In vivo 3-tesla postcontrast T2-FLAIR MRI. The presence of stable focal leptomeningeal contrast enhancement in the right middle frontal sulcus is depicted in the 7 available postcontrast T2-FLAIR MRI scans (coronal reformations) acquired on different 3-tesla MRI scanners between 2010 and 2013. Leptomeningeal enhancement (white arrows) is located deep within the sulcus, adjacent to the cerebral cortex, and visible on 4 consecutive coronal 1-mm T2-FLAIR sections (inset, representative scans from October 2011). The expected location of in vivo leptomeningeal enhancement is indicated with red arrows in the postmortem MRI and histologic representative sections. Postmortem 7-tesla MRI: Extensive cortical and juxtacortical signal abnormality affects the brain parenchyma adjacent to the sulcus where leptomeningeal enhancement was detected in vivo (CISS sequence, 150-μm isotropic voxel resolution, representative slices). The cortical signal abnormality was not detected on in vivo MRI, although juxtacortical signal abnormality was noted. Myelin staining: In vivo and postmortem MRI-guided histopathology allowed precise localization of the target area. Serial LFB-PAS staining and myelin/proteolipid protein (PLP) immunohistochemistry were performed every 100 µm (10-μm-thick cryosections). Representative sections are well matched to both in vivo and postmortem MRI. CISS = constructive interference in steady state; LFB-PAS = Luxol fast blue/periodic acid–Schiff; PLP = proteolipid protein; T2-FLAIR = T2-weighted, fluid-attenuated inversion recovery.

Figure 3. Histopathologic analysis of in vivo leptomeningeal enhancement

A, C, and E show perivascular inflammatory infiltrates in the leptomeninges (arrows and boxes, with magnification of the boxes in B and D) in the area of in vivo leptomeningeal-compartment enhancement shown in figure 2 (representative 10-μm-thick hematoxylin & eosin sections; scale bars: 200 μm). B, D, and F show details of the predominantly lymphocytic infiltrate, with scattered hemosiderin-laden macrophages (brown cells, dashed arrows). Asterisks indicate meningeal blood vessels.

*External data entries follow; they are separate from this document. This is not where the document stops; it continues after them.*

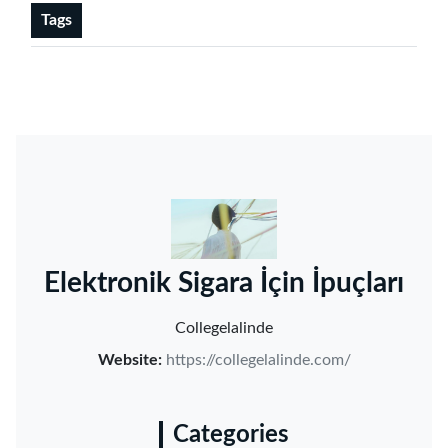
Tags
‌Elektronik Sigara İçin İpuçları‌
Collegelalinde
Website:
https://collegelalinde.com/
Categories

Triple fluorescence for DAPI (nuclei, blue), CD45 (leukocyte common antigen, green), and CD68 (macrophages, purple) markers is shown in G and H (corresponding to the dashed box in E and prepared from the contiguous 10-µm sections; scale bar: 20 μm) and I and J (prepared from the adjacent 10-µm section to that in A; scale bar: 10 µm). The infiltrate consists of mostly clustered leukocytes (green; DAPI+ CD45+ CD68−) as well as scattered macrophages (purple; DAPI+ CD45+ CD68+). DAPI = 4′,6-diamidino-2-phenylindole.